Deleah said very little in those days. The shock, the grief for the cruel end of a father, for all his faults most dearly loved, told more on her than on any of his other children. She had not felt the sense of injury against him which had helped Bessie to support the tragedy of his death, nor had she Bessie's engrossing preoccupations with herself, her looks, her fancies, her love affairs. Bernard at George Boult's little branch shop in the country town of Ingleby, chained body and soul to the heavy drudgery of uncongenial occupation, thought of his father only with rage and resentment. Franky, childlike, had apparently forgotten.
Deleah could not forget. Night by night her pillow was wet with tears shed for him on whose neck she had sobbed for those never-to-be-forgotten minutes of his last night on earth. She tortured herself with a secret, unearned remorse. Forgetting her habitual love and dutifulness, her mind would dwell on some remembered occasion when she told herself she had failed him. When she had pretended not to notice a hand held out for hers, or had shirked some little service she might have done him.

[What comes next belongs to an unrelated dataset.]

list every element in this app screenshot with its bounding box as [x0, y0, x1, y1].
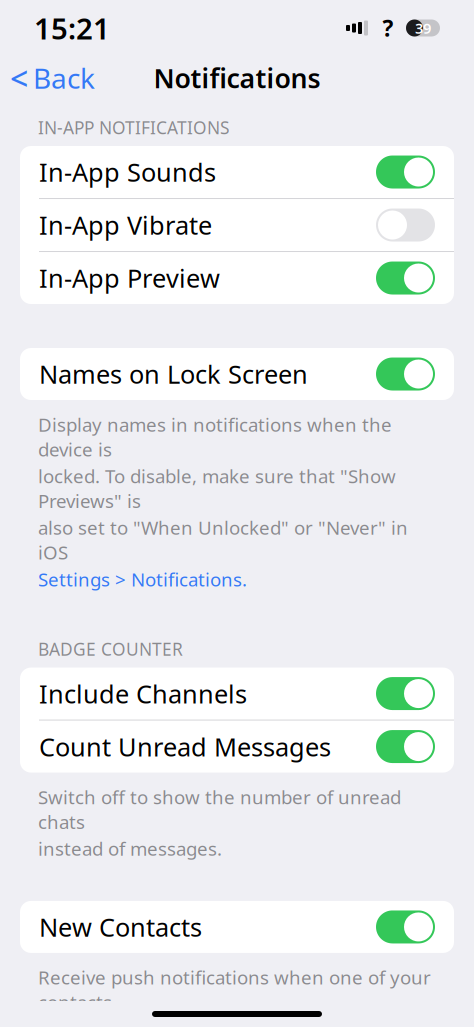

Of none such small sins against him had the father been aware, but she was tormented by the belief that she had wounded him. He seemed ever to be looking at her with reproachful eyes. She forgot his ill temper, his unlovableness, his want of consideration for any one but himself, during the last wretched weeks of his sojourn among them, and saw him only as he had been upon that last night before his trial, heard always the great sob which had seemed to rend his chest as she had leant upon it.
Her seventeenth birthday was past now, and it seemed to her mother that her young daughter had grown of a still more exceeding prettiness. Poor Mrs. Day often longed for a sympathetic ear into which to breathe her maternal admiration. With Bessie the subject of Deleah's beauty was like a red rag to a bull. Emily, the general and confidential friend of the family, was not an altogether satisfactory confidante on that matter, because in her eyes, blinded by affection, the whole family was equally beautiful.
"You've got handsome children, ma'am. I've knowed it since folk used to crowd round my pram to have a look at them when I wheeled 'em out, times gone by, as babies. Ofttimes the pavement got blocked, as you've heard me mention before. There's no two opinions about their looks, and we know which side they got them from."
There were no two opinions about that, at any rate. Not even the most charitable critic could have credited poor William Day with good looks; and the tired pathetic face of his widow was a handsome face still.
CHAPTER XI
The Attractive Bessie
Having been permitted to take his place among them, and to chop material for mincemeat at their kitchen table, it was felt by them all that their boarder could never be a stranger to the widow and her children again. Through pride and through shyness they had held him at arm's length, but now that they had joked together about George Boult's peculiarities, and he had ventured with playful force to take the nutmeg grater from Bessie's weary fingers, valiantly completing her task himself, it would have been impossible, even if desirable, to return to their earlier relations.
Bessie, who had treated him with a carefully masked hauteur in the beginning, was among the first to place him on terms of easy familiarity. She had strongly resented the inclusion of a stranger in their family circle, and presently was welcoming his presence there as supplying the one item of interest in the ménage.